Intracranial involvement should be suspected in any patient age > or = 7 years with preseptal or orbital cellulitis associated with orbital subperiosteal abscess, Pott's puffy tumor, concurrent sinusitis, complaints of headache, and continuing fever despite intravenous antibiotics. Given the high incidence of polymicrobial infection found on cultures in this series, broad-spectrum antibiotics are strongly indicated.

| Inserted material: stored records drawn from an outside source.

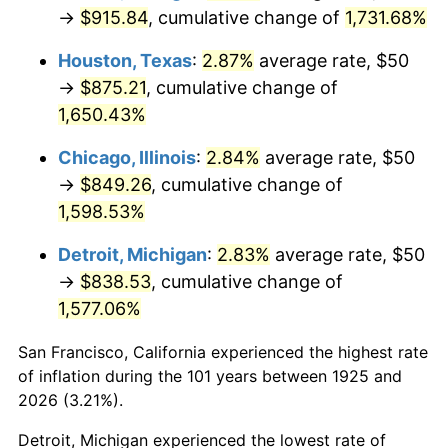
1960
$84.57
1.72%
→
$915.84
, cumulative change of
1,731.68%
1961
$85.43
1.01%
Houston, Texas
:
2.87%
average rate, $50
→
$875.21
, cumulative change of
1962
$86.29
1.00%
1,650.43%
1963
$87.43
1.32%
Chicago, Illinois
:
2.84%
average rate, $50
→
$849.26
, cumulative change of
1964
$88.57
1.31%
1,598.53%
1965
$90.00
1.61%
Detroit, Michigan
:
2.83%
average rate, $50
→
$838.53
, cumulative change of
1966
$92.57
2.86%
1,577.06%
1967
$95.43
3.09%
San Francisco, California experienced the highest rate
1968
$99.43
4.19%
of inflation during the 101 years between 1925 and
2026 (3.21%).
1969
$104.86
5.46%
Detroit, Michigan experienced the lowest rate of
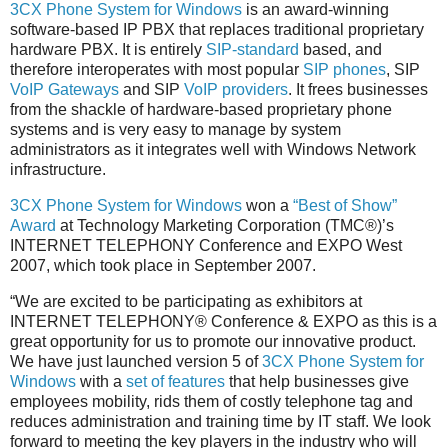
3CX Phone System for Windows
is an award-winning
software-based IP PBX that replaces traditional proprietary
hardware PBX. It is entirely
SIP-standard
based, and
therefore interoperates with most popular
SIP phones
, SIP
VoIP Gateways
and SIP
VoIP providers
. It frees businesses
from the shackle of hardware-based proprietary phone
systems and is very easy to manage by system
administrators as it integrates well with Windows Network
infrastructure.
3CX Phone System for Windows
won a
“Best of Show”
Award
at Technology Marketing Corporation (TMC®)’s
INTERNET TELEPHONY Conference and EXPO West
2007, which took place in September 2007.
“We are excited to be participating as exhibitors at
INTERNET TELEPHONY® Conference & EXPO as this is a
great opportunity for us to promote our innovative product.
We have just launched version 5 of
3CX Phone System for
Windows
with a
set of features
that help businesses give
employees mobility, rids them of costly telephone tag and
reduces administration and training time by IT staff. We look
forward to meeting the key players in the industry who will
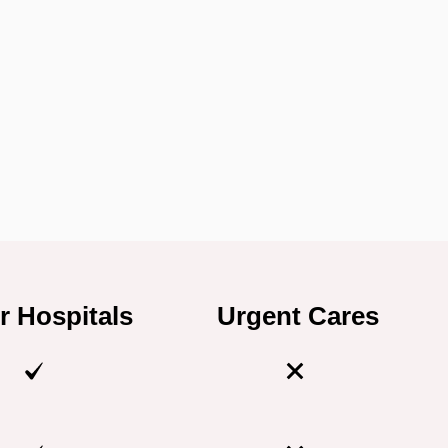
r Hospitals
Urgent Cares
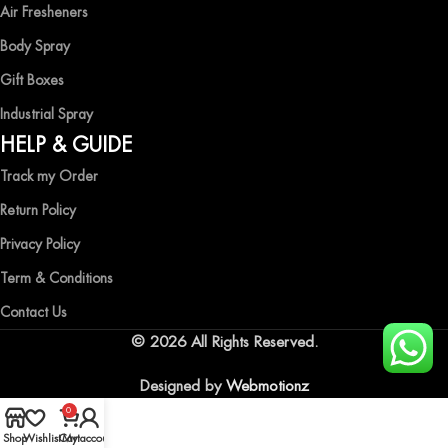
Air Fresheners
Body Spray
Gift Boxes
Industrial Spray
HELP & GUIDE
Track my Order
Return Policy
Privacy Policy
Term & Conditions
Contact Us
© 2026 All Rights Reserved.
Designed by
Webmotionz
0
Shop
Wishlist
Cart
My account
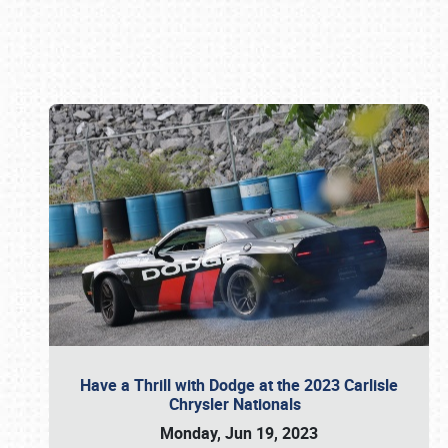
Book online or call (800) 216-1876
Have a Thrill with Dodge at the 2023 Carlisle
Chrysler Nationals
Monday, Jun 19, 2023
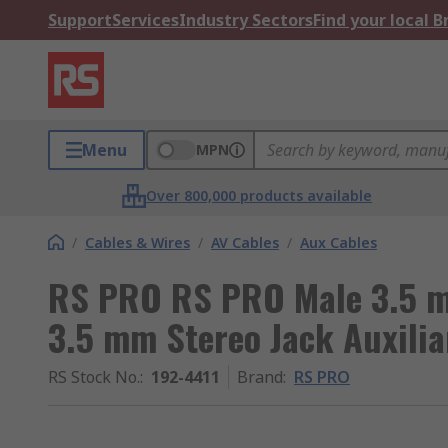
Support
Services
Industry Sectors
Find your local 
Menu
MPN
Over 800,000 products available
/
Cables & Wires
/
AV Cables
/
Aux Cables
RS PRO RS PRO Male 3.5 m
3.5 mm Stereo Jack Auxilia
RS Stock No.
:
192-4411
Brand
:
RS PRO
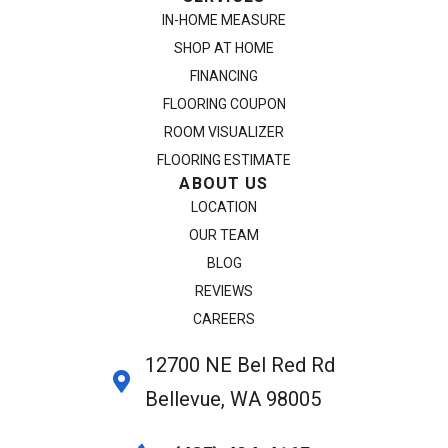
IN-HOME MEASURE
SHOP AT HOME
FINANCING
FLOORING COUPON
ROOM VISUALIZER
FLOORING ESTIMATE
ABOUT US
LOCATION
OUR TEAM
BLOG
REVIEWS
CAREERS
12700 NE Bel Red Rd
Bellevue, WA 98005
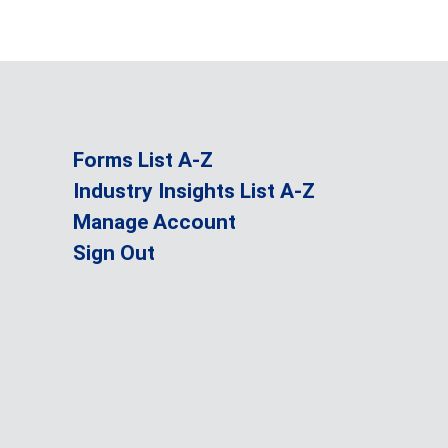
Forms List A-Z
Industry Insights List A-Z
Manage Account
Sign Out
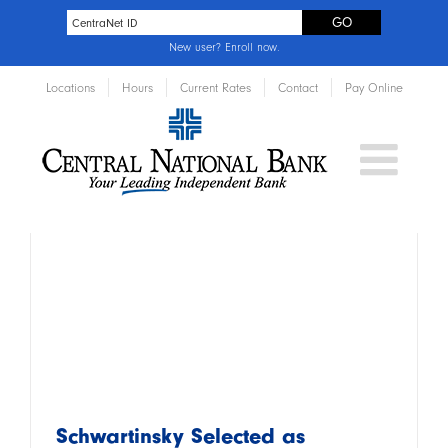
New user?
Enroll now
.
Locations
Hours
Current Rates
Contact
Pay Online
Schwartinsky Selected as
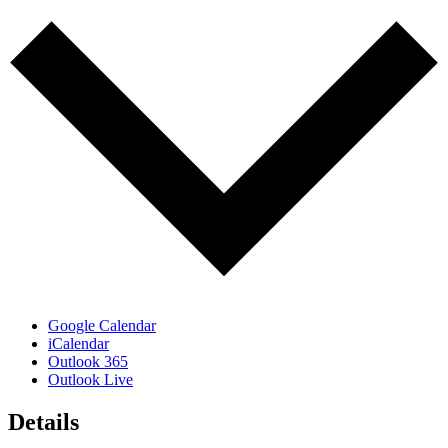
Google Calendar
iCalendar
Outlook 365
Outlook Live
Details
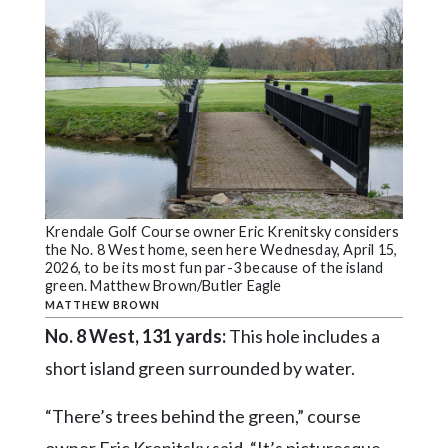
Krendale Golf Course owner Eric Krenitsky considers
the No. 8 West home, seen here Wednesday, April 15,
2026, to be its most fun par-3 because of the island
green. Matthew Brown/Butler Eagle
MATTHEW BROWN
No. 8 West, 131 yards:
This hole includes a
short island green surrounded by water.
“There’s trees behind the green,” course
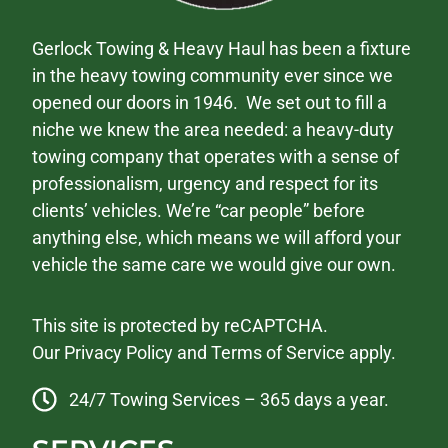
Gerlock Towing & Heavy Haul has been a fixture
in the heavy towing community ever since we
opened our doors in 1946. We set out to fill a
niche we knew the area needed: a heavy-duty
towing company that operates with a sense of
professionalism, urgency and respect for its
clients’ vehicles. We’re “car people” before
anything else, which means we will afford your
vehicle the same care we would give our own.
This site is protected by reCAPTCHA.
Our
Privacy Policy
and
Terms of Service
apply.
24/7 Towing Services – 365 days a year.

When imaging the orbits and sinuses in such patients, we recommend including the brain to rule out intracranial involvement.

摘要

目的

确定患有眶隔前或眼眶蜂窝织炎并伴有颅内感染的儿童的危险因素。

方法

一项回顾性病历审查确定了10例(年龄≤18岁)诊断为眶隔前或眼眶蜂窝织炎且同时或随后诊断为颅内感染的患者。

结果

影像学确诊的疾病包括鼻窦炎(n = 10)、眶隔前蜂窝织炎(n = 4)、眼眶蜂窝织炎(n = 6)、眶骨膜下脓肿(n = 5)、波特氏水肿性骨炎(n = 4)、硬膜下积脓(n = 2)、硬膜外脓肿(n = 6)和脑脓肿(n = 2)。颅内感染的诊断时间从住院第1天至第21天不等。除1例患者外,所有患者的微生物培养结果均为阳性。10例患者中有7例在两个或更多部位的微生物培养结果为阳性,其中70%为混合菌感染;链球菌属和葡萄球菌属是最常见的分离出的细菌病原体。所有患者均需要药物和手术治疗;所有10例患者均接受了鼻窦手术;8例患者需要神经外科开颅手术;5例患者接受了眼眶手术。无死亡病例。

结论

对于任何年龄≥7岁、患有与眶骨膜下脓肿、波特氏水肿性骨炎、并发鼻窦炎相关的眶隔前或眼眶蜂窝织炎、有头痛主诉且尽管使用静脉抗生素仍持续发热的患者,均应怀疑有颅内受累情况。鉴于本系列研究中培养发现混合菌感染的发生率较高,强烈建议使用广谱抗生素。对此类患者进行眼眶和鼻窦成像时,我们建议包括脑部成像以排除颅内受累情况。